These findings highlight the need for greater clinical attention and the necessity to include these patients in specific clinical trials and to develop strategies to prevent worsening of ARDS severity in this population.

The Berlin definition of ARDS categorises patients with partial pressure of arterial blood oxygen content to inspired fraction of oxygen (PaO2/fraction of inspired oxygen [FIO2]) ranging from 200 to 300 mmHg as “mild ARDS.” Patients with initial mild ARDS are often underrecognised and mistakenly considered to have low disease severity. Some clinicians continue to overlook these less severely hypoxaemic patients and instead pay closer attention to patients they consider to have “actual” ARDS (i.e., moderate and severe ARDS groups).

The current study, conducted by a group of international researchers, aimed to describe the natural course and the factors associated with worsening and mortality in this patient population. This study analysed patients from the international prospective Large Observational Study to Understand the Global Impact of Severe Acute Respiratory Failure (LUNG SAFE) who had initial mild ARDS in the first day of inclusion.

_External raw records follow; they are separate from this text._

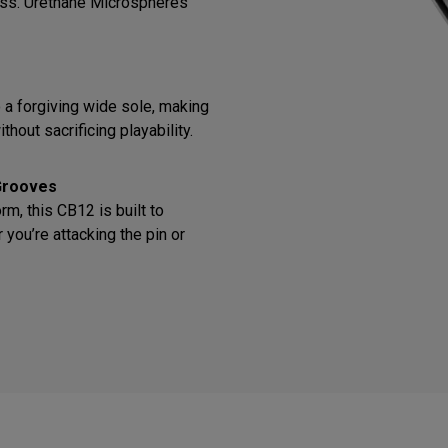
ess. Urethane Microspheres
o a forgiving wide sole, making
thout sacrificing playability.
Grooves
m, this CB12 is built to
you’re attacking the pin or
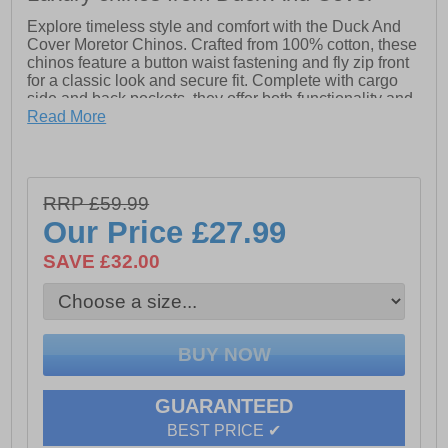
Explore timeless style and comfort with the Duck And
Cover Moretor Chinos. Crafted from 100% cotton, these
chinos feature a button waist fastening and fly zip front
for a classic look and secure fit. Complete with cargo
side and back pockets, they offer both functionality and
sophistication, perfect for any casual or semi-formal
Read More
occasion.
- 100% Cotton
- Button waist fastening
RRP £59.99
- Fly Zip front
Our Price
£27.99
- Cargo side & back pockets
SAVE £32.00
GUARANTEED
BEST PRICE ✔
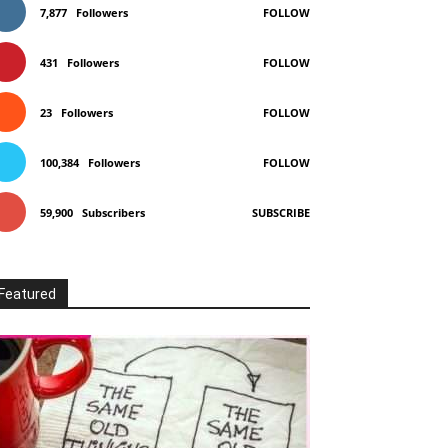
7,877
Followers
FOLLOW
431
Followers
FOLLOW
23
Followers
FOLLOW
100,384
Followers
FOLLOW
59,900
Subscribers
SUBSCRIBE
Featured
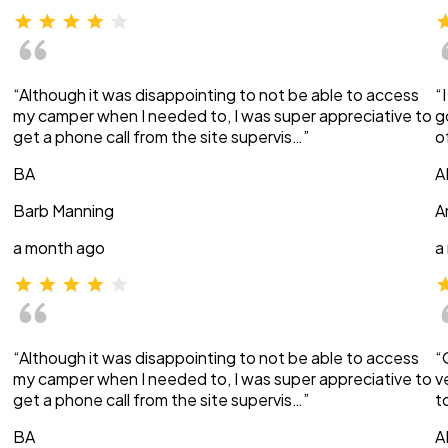
“Although it was disappointing to not be able to access
“
my camper when I needed to, I was super appreciative to
g
get a phone call from the site supervis…”
o
BA
A
Barb Manning
A
a month ago
a
“Although it was disappointing to not be able to access
“
my camper when I needed to, I was super appreciative to
v
get a phone call from the site supervis…”
t
BA
A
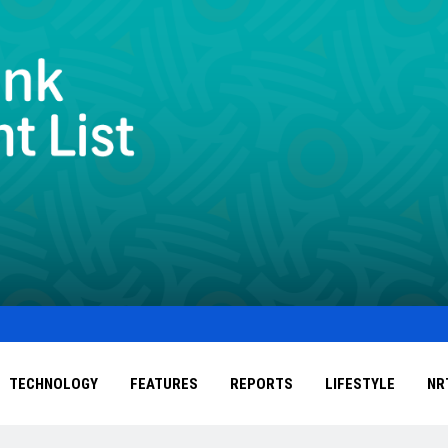
TECHNOLOGY
FEATURES
REPORTS
LIFESTYLE
NR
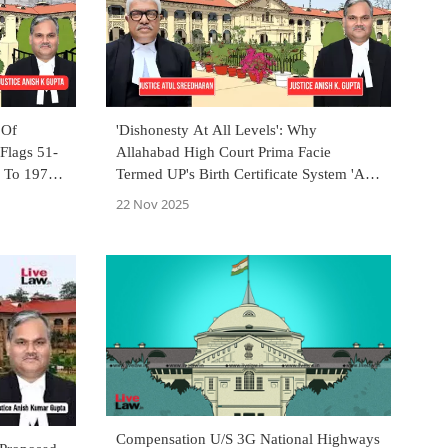
 Of
'Dishonesty At All Levels': Why
 Flags 51-
Allahabad High Court Prima Facie
e To 1971
Termed UP's Birth Certificate System 'A
Mess'?
22 Nov 2025
Compensation U/S 3G National Highways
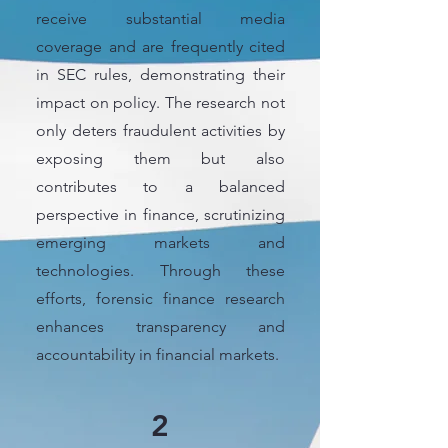
receive substantial media
coverage and are frequently cited
in SEC rules, demonstrating their
impact on policy. The research not
only deters fraudulent activities by
exposing them but also
contributes to a balanced
perspective in finance, scrutinizing
emerging markets and
technologies. Through these
efforts, forensic finance research
enhances transparency and
accountability in financial markets.
2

The study defined three groups based on the evolution of severity in the first week: “worsening” if moderate or severe ARDS criteria were met, “persisting” if mild ARDS criteria were the most severe category, and “improving” if patients did not fulfil ARDS criteria any more from day 2.

Key findings of the study include:

  • Among 580 patients with initial mild ARDS, 18 percent continuously improved, 36 percent had persisting mild ARDS, and 46 percent worsened in the first week after ARDS onset.
  • Global in-hospital mortality was 30 percent (172 of 576; specifically 10 percent [10 of 101], 30 percent [63 of 210], and 37 percent [99 of 265] for patients with improving, persisting, and worsening ARDS, respectively).
  • The median (interquartile range) duration of mechanical ventilation was 7 (4, 14) days (specifically 3 [2, 5], 7 [4, 14], and 11 [6, 18] days for patients with improving, persisting, and worsening ARDS, respectively).
  • Admissions for trauma or pneumonia, higher nonpulmonary sequential organ failure assessment score, lower partial pressure of alveolar oxygen/fraction of inspired oxygen, and higher peak inspiratory pressure were independently associated with worsening.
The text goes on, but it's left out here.